(Stored entries)
__________________________________________________
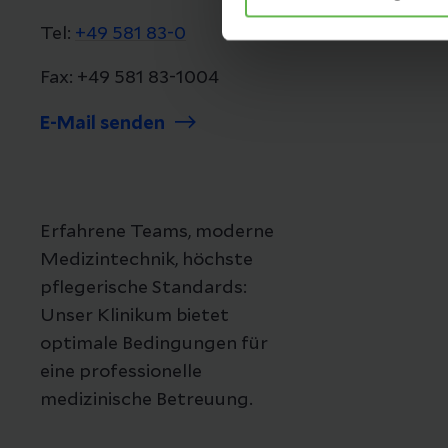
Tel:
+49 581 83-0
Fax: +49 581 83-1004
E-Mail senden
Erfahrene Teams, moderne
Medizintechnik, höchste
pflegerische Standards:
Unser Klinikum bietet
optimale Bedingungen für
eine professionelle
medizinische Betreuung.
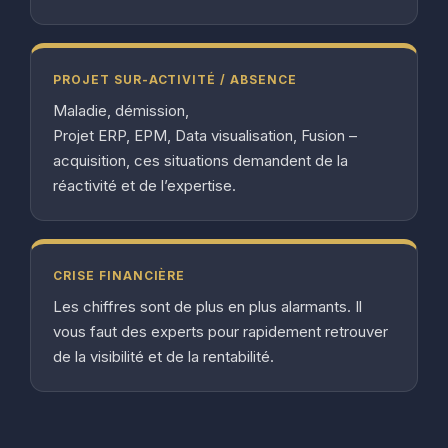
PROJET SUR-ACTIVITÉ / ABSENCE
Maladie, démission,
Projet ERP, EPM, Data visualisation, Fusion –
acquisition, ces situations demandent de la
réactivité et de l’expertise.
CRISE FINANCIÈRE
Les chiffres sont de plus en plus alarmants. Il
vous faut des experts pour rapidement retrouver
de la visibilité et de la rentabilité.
__________________________________________________
**Goal of the exercise**. Set down each entry above word for word, without its pictures.

**Solution to this task**.
Tel:
+49 581 83-0
Fax: +49 581 83-1004
E-Mail senden
Erfahrene Teams, moderne
Medizintechnik, höchste
pflegerische Standards:
Unser Klinikum bietet
optimale Bedingungen für
eine professionelle
medizinische Betreuung.
PROJET SUR-ACTIVITÉ / ABSENCE
Maladie, démission,
Projet ERP, EPM, Data visualisation, Fusion –
acquisition, ces situations demandent de la
réactivité et de l’expertise.
CRISE FINANCIÈRE
Les chiffres sont de plus en plus alarmants. Il
vous faut des experts pour rapidement retrouver
de la visibilité et de la rentabilité.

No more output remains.